Durango, Dgo.
La capital del estado despidió el 2025 consolidándose como uno de los puntos con mayor carestía en el país. Según los indicadores financieros más recientes, la ciudad se posicionó en el “top tres” de las urbes con el incremento más severo en el costo de vida, siendo superada únicamente por el dinamismo inflacionario de Cancún y Tampico.
Supera la media nacional
De acuerdo con las cifras validadas por el INEGI y el Banco de México, la inflación anualizada en Durango escaló hasta el 3.72%. Este porcentaje no solo rebasó el promedio nacional (que se fijó en 3.69%), sino que también contradijo las expectativas de los analistas, quienes proyectaban un cierre de año más moderado para el país.
El reporte mensual de diciembre fue determinante para esta tendencia.
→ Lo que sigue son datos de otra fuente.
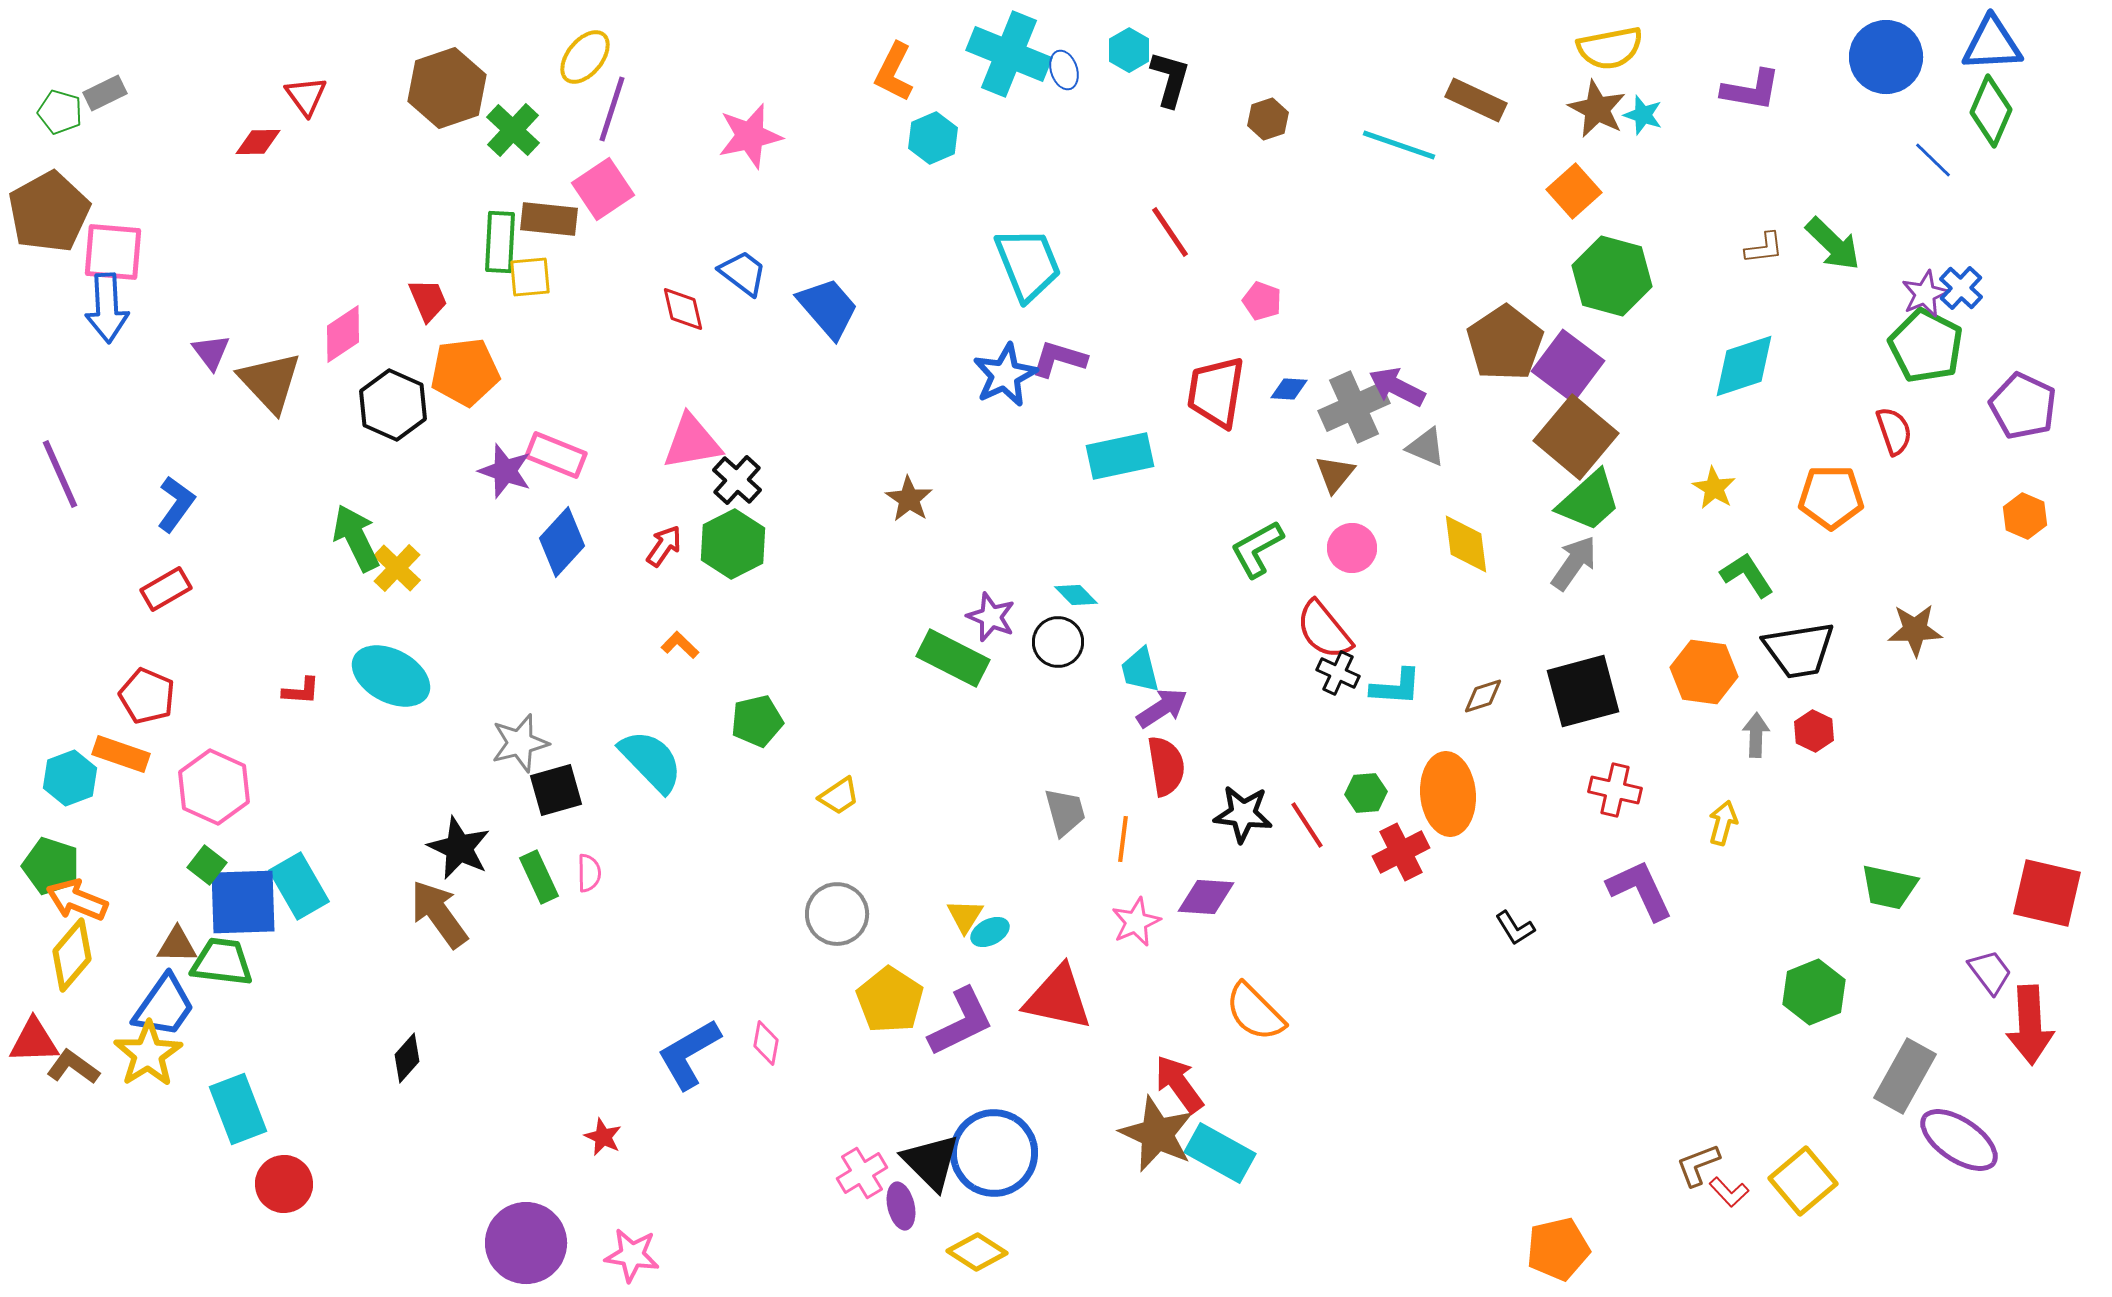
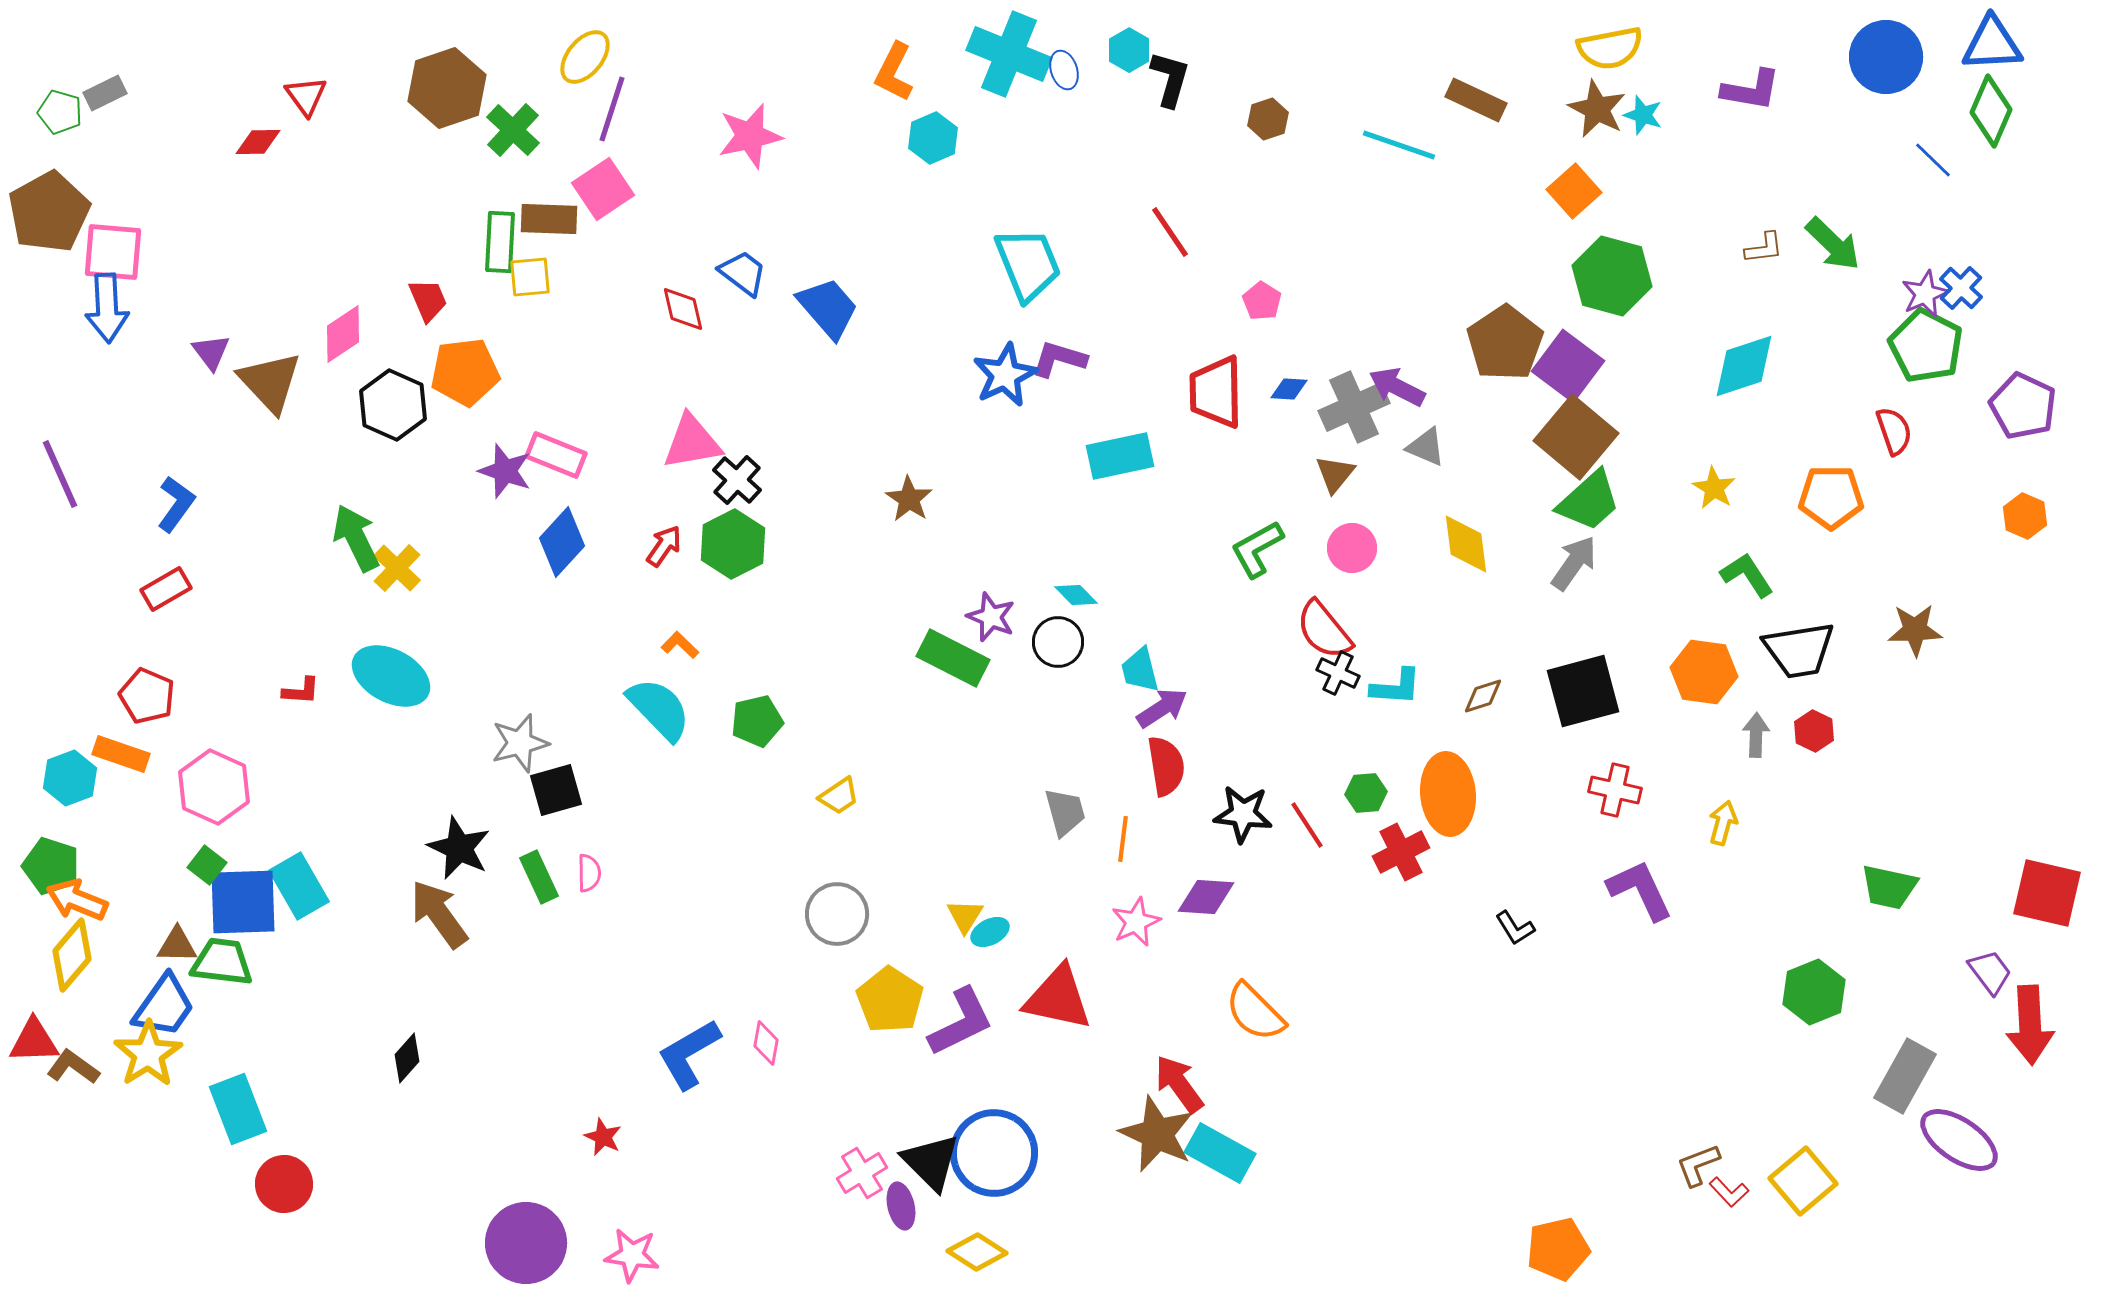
brown rectangle at (549, 219): rotated 4 degrees counterclockwise
pink pentagon at (1262, 301): rotated 12 degrees clockwise
red trapezoid at (1216, 392): rotated 10 degrees counterclockwise
cyan semicircle at (651, 761): moved 8 px right, 52 px up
Mientras que el promedio de alza de precios en México fue del 0.28%, en la capital duranguense el salto fue del 0.48%. Solo los destinos turísticos de Quintana Roo (0.66%) y el puerto de Tampico (0.53%) mostraron una presión económica mayor sobre los consumidores.
Contraste: Lo que dicen las cifras vs. la realidad del hogar
A pesar de que el indicador es técnicamente más bajo que el 4.4% registrado al final de 2024, el alivio no se siente en las mesas de las familias duranguenses. Existe una brecha marcada entre la estadística oficial y el “gasto de calle”.
Comerciantes de la localidad y jefes de familia han manifestado que, durante el último tramo del año, los productos de la canasta básica y artículos de primera necesidad experimentaron ajustes superiores al 10%.
“En el papel la inflación baja, pero en el mostrador los precios de la comida suben cada semana”, coinciden sectores comerciales, subrayando que la temporada decembrina disparó el costo de la vida por encima de lo que dictan los gráficos macroeconómicos.
Con este escenario, Durango inicia el 2026 enfrentando el reto de estabilizar sus precios internos en una economía que, al menos para el bolsillo local, sigue pesando más de lo previsto.